_EXERCISE INSTRUCTIONS_: Answer with one number only: the count of lines below that hold the word "will".

_DATA SUPPLIED_:
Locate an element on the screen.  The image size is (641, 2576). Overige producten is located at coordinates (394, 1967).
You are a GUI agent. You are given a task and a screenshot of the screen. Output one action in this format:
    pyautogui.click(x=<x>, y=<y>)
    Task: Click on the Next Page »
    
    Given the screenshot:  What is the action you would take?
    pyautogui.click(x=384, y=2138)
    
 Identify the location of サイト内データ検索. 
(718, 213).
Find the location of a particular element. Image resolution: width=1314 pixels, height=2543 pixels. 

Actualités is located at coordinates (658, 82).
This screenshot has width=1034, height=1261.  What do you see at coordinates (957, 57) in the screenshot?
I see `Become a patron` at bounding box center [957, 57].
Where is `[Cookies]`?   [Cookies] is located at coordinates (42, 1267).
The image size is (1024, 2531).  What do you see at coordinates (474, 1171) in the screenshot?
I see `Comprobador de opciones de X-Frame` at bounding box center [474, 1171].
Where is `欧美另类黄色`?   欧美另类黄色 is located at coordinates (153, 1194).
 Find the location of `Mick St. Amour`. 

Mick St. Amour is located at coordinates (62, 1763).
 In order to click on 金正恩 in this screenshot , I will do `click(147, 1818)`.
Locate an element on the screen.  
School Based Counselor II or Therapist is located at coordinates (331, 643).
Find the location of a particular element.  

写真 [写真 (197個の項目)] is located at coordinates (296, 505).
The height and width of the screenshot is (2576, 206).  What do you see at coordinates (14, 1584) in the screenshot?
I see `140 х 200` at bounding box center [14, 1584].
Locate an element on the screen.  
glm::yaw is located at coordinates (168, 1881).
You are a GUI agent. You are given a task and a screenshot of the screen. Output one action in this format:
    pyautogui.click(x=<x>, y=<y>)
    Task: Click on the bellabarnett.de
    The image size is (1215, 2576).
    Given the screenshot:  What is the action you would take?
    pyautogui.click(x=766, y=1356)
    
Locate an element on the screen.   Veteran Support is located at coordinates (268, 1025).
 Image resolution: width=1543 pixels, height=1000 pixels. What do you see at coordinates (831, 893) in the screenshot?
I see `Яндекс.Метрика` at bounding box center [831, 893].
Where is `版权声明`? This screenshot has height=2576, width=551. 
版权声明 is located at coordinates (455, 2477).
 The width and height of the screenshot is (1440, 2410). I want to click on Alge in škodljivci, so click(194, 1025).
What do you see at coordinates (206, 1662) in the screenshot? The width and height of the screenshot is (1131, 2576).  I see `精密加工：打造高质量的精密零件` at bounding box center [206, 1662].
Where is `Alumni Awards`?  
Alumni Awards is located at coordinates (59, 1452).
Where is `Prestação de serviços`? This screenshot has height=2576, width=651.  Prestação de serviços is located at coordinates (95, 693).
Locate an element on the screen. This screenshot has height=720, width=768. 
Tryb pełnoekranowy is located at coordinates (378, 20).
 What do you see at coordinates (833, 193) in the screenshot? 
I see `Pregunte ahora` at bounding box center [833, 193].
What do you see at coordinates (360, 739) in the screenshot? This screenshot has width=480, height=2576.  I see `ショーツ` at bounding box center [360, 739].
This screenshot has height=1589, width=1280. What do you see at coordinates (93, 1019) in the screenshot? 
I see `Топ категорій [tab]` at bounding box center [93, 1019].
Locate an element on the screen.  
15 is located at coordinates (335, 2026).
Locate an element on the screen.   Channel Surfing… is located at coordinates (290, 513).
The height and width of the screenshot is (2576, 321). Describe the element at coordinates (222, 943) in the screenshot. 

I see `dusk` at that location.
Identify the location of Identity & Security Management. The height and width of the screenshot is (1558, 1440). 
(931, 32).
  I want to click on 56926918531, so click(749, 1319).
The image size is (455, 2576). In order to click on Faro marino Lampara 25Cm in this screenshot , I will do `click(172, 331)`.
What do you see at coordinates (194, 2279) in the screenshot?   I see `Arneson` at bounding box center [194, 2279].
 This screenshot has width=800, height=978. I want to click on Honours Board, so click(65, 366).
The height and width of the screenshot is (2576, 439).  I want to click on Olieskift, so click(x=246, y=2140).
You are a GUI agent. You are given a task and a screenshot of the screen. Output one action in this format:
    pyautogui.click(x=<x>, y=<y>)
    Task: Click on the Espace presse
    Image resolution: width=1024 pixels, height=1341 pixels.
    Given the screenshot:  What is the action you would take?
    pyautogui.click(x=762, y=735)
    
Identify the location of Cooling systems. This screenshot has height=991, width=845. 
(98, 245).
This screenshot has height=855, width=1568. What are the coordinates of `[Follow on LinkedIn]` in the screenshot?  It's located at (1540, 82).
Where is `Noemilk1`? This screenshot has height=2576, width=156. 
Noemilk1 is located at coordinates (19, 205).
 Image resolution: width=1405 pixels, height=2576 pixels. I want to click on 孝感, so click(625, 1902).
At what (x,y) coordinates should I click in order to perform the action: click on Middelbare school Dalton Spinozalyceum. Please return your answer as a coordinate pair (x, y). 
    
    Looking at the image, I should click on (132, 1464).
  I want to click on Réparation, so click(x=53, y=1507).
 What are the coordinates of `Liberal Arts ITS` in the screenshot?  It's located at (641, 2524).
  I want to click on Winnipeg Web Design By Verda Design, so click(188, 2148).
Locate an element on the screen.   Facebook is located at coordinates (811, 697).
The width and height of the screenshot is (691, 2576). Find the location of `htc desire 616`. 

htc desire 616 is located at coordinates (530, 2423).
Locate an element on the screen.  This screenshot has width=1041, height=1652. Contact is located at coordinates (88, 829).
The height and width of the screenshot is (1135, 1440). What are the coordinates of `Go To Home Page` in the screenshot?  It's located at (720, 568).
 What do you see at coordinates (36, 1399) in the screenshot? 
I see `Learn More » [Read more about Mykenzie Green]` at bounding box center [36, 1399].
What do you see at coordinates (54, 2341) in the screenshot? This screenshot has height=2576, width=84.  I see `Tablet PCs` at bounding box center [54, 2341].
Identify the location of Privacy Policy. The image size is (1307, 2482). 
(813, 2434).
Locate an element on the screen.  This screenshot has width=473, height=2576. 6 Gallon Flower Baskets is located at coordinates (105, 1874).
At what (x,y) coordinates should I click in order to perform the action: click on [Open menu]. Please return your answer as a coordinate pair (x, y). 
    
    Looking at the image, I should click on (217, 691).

_ANSWER TO THE EXERCISE_: 2